Traditionally, mule deer experts have agreed that mule deer must rise out of their beds to feed occasionally throughout the day in order to maintain adequate energy and fat stores. However, in most of the high-pressured public areas where I hunt, I have observed that this is no longer the case. These modern mulies have simply adapted to a nocturnal lifestyle which provides plenty enough food ingestion at nighttime to negate daytime feeding. It’s like saying humans have to get up to eat occasionally during the night to survive. It’s just not necessary.

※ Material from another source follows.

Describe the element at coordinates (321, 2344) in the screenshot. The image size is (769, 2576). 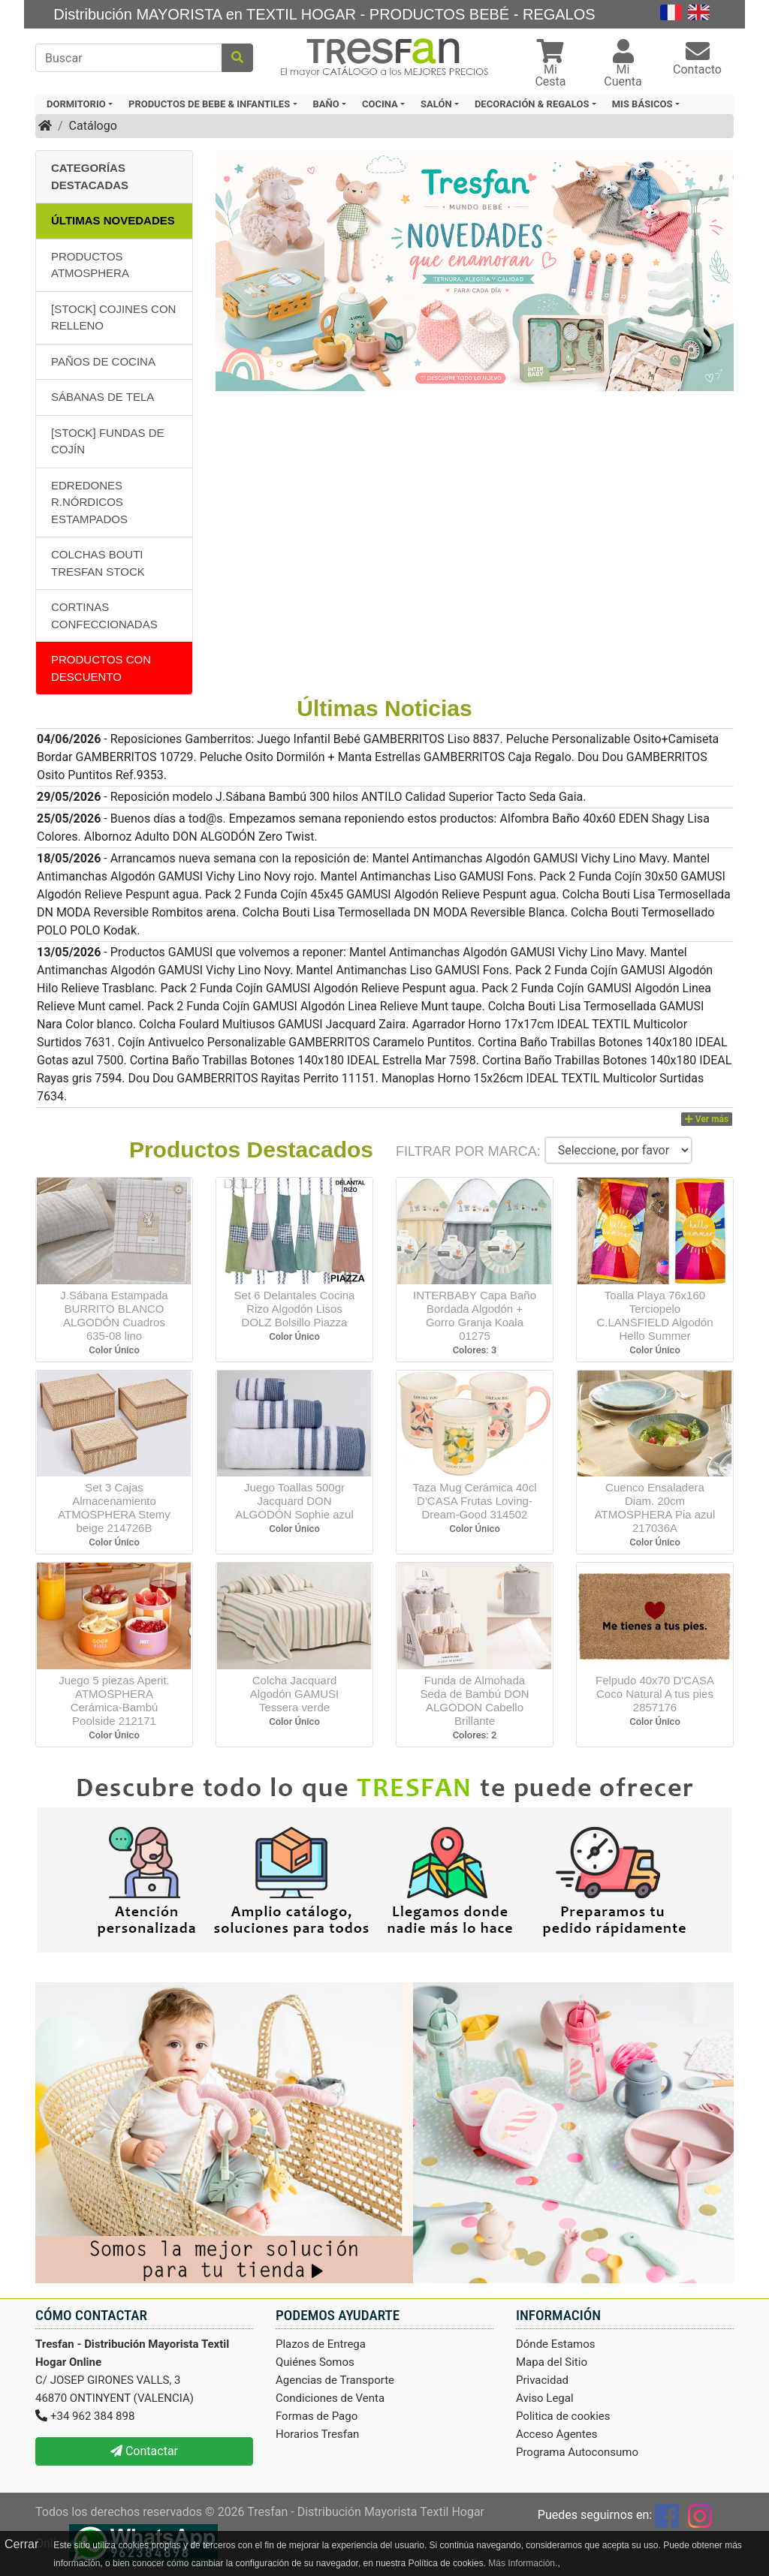
I see `Plazos de Entrega` at that location.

Another example of the mule deer’s ability to adapt to adverse conditions took place following the particularly harsh winter of 1983-1984. Every single deer in the mountains of Northern Utah was forced down to the lowest possible elevations in order to survive the extremely high snowpack. This forced many of the herds into our cities and even farther into the farmlands west of Ogden. By springtime, many deer had simply adapted to the city lifestyle and never did return to the mountains. Even today, small herds of mule deer are living year-round in the suburbs of Logan, Brigham City, North Ogden, West Weber, Hooper, Farmington, Bountiful, and many other small cities.

This amazing ability to adapt to innumerable adverse conditions—primarily man-made conditions—is all that’s kept the wily mule deer from becoming an endangered species.